Carga mental feminina: Conheça o trabalho invisível das mulheres
setembro 22, 2021

Carga mental feminina: Conheça o trabalho invisível das mulheres

por Equipe Linus

carga-mental-feminina

Nos últimos tempos, as discussões sobre a carga mental, e principalmente em como ela afeta a vida das mulheres, se tornaram cada vez mais frequentes.

Questionamentos de movimentos feministas, matérias na imprensa sobre a situação das famílias e do papel das mulheres, além de todos os problemas que a pandemia de covid-19 trouxe, fizeram com que o debate ficasse aberto.

Afinal, como a carga mental pressiona a vida das mulheres? E isso é exclusividade delas? Se não é, por que as mulheres sofrem mais?

Então, vamos discutir o que é carga mental e como ela afeta a vida de muitas de nós. Vamos lá?

O que significa carga mental?

A carga mental pode ser definida como a quantidade de esforço não físico e deliberado que deve ser realizado para alcançar um resultado concreto.

Parece uma definição técnica simples, mas reflete um problema muito sério. Afinal, para que as coisas fiquem em ordem em uma casa, por exemplo, quanto do esforço na verdade não é físico, mas sim mental?

Gerir os suprimentos da casa, limpar, organizar, cuidar de crianças, educá-las, acompanhar nas atividades escolares em tempos de pandemia. Tudo isso, muito além do esforço físico, tem a ver com uma dedicação mental muito grande.

Qual é a origem do termo?

O termo carga mental tem origem no conceito de Emotional Labor, criado em 1963, sem distinção de gênero. Isto é, ele tratava originalmente da pressão mental do trabalho para homens e mulheres.

A partir dos anos 2000, o termo passou a ser usado para alcançar demandas feministas e também deixou de ser exclusividade do meio acadêmico. Quando a carga mental chegou às redes sociais, se expandiu ainda mais, e passou a gerar muitas controvérsias e erros de interpretação.

Porém, uma coisa é certa. A carga mental passou a ser vista e percebida, para dar conta de representar as mulheres que sempre sofreram com o enorme peso das suas atividades, o que raramente é visto e reconhecido.

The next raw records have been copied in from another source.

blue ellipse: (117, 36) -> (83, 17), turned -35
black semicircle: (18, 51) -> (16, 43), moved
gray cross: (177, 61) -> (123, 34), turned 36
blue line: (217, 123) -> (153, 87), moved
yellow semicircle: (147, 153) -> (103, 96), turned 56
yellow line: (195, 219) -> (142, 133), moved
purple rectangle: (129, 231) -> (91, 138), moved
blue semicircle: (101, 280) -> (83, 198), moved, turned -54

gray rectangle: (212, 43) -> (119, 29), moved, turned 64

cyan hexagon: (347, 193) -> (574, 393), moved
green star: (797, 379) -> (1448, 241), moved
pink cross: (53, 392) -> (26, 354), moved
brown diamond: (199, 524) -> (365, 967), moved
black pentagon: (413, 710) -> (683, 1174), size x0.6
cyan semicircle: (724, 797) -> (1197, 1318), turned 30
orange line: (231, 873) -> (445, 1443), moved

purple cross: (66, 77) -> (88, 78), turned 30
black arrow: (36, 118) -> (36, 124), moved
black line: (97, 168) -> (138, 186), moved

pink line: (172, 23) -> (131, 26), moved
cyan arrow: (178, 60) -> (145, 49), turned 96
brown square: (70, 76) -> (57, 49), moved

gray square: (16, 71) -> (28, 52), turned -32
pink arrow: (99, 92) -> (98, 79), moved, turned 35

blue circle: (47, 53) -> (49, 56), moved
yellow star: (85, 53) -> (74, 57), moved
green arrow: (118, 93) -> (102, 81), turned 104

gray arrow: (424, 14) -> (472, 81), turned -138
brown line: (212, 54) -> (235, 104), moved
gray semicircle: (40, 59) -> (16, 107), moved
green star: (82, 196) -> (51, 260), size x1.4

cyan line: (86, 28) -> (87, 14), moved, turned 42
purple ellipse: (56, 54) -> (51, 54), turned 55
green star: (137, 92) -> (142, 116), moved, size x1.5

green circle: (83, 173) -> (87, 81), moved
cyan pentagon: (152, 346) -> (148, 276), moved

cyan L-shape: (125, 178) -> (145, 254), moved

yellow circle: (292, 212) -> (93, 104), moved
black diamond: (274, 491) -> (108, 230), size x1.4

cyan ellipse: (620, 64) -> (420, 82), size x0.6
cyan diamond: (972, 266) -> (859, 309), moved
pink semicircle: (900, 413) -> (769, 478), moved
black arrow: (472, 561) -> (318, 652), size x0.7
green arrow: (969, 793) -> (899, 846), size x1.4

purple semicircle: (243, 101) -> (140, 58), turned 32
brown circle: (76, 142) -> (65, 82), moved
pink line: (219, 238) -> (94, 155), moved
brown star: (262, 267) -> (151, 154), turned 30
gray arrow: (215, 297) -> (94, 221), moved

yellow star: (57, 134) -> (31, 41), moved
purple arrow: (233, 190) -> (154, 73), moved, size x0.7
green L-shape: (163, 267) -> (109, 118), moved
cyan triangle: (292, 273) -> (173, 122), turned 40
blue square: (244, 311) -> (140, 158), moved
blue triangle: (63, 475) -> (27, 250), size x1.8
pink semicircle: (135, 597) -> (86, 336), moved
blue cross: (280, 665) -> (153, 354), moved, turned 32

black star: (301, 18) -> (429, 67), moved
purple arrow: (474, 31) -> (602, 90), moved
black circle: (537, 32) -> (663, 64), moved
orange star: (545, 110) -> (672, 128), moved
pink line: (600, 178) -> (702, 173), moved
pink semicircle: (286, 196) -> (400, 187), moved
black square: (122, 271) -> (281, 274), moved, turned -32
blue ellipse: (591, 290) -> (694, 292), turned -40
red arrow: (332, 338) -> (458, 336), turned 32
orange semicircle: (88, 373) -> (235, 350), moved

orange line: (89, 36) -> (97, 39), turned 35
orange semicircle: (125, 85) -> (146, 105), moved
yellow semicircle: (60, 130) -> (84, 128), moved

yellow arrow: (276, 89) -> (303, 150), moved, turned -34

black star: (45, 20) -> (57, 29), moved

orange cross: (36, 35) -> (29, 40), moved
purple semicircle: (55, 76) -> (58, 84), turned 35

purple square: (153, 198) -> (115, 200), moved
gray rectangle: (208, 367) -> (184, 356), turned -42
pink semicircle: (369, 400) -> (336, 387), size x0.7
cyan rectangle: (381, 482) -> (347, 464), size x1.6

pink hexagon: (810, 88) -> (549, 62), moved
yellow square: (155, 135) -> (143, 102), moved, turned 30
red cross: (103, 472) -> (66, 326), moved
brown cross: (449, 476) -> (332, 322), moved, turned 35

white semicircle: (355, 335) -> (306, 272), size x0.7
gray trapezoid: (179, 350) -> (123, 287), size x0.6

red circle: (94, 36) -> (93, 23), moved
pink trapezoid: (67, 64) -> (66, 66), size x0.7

E a carga mental feminina, o que é?

A carga mental feminina é a que mais se apresenta na discussão sobre o tema. Afinal, ela é silenciosa, e isso faz com que ela seja duplamente pesada. A sociedade não a reconhece porque não valoriza e nem remunera o trabalho doméstico, apesar de ser um pilar fundamental da economia.

Historicamente, e devido à estrutura patriarcal da nossa sociedade, a administração da casa foi entendida como algo ligado ao universo feminino, que elas fazem quase que por instinto. E é claro que isso é uma construção social. Não há elementos biológicos que digam que as mulheres são mais capazes ou devem ser responsáveis por uma atividade ou outra.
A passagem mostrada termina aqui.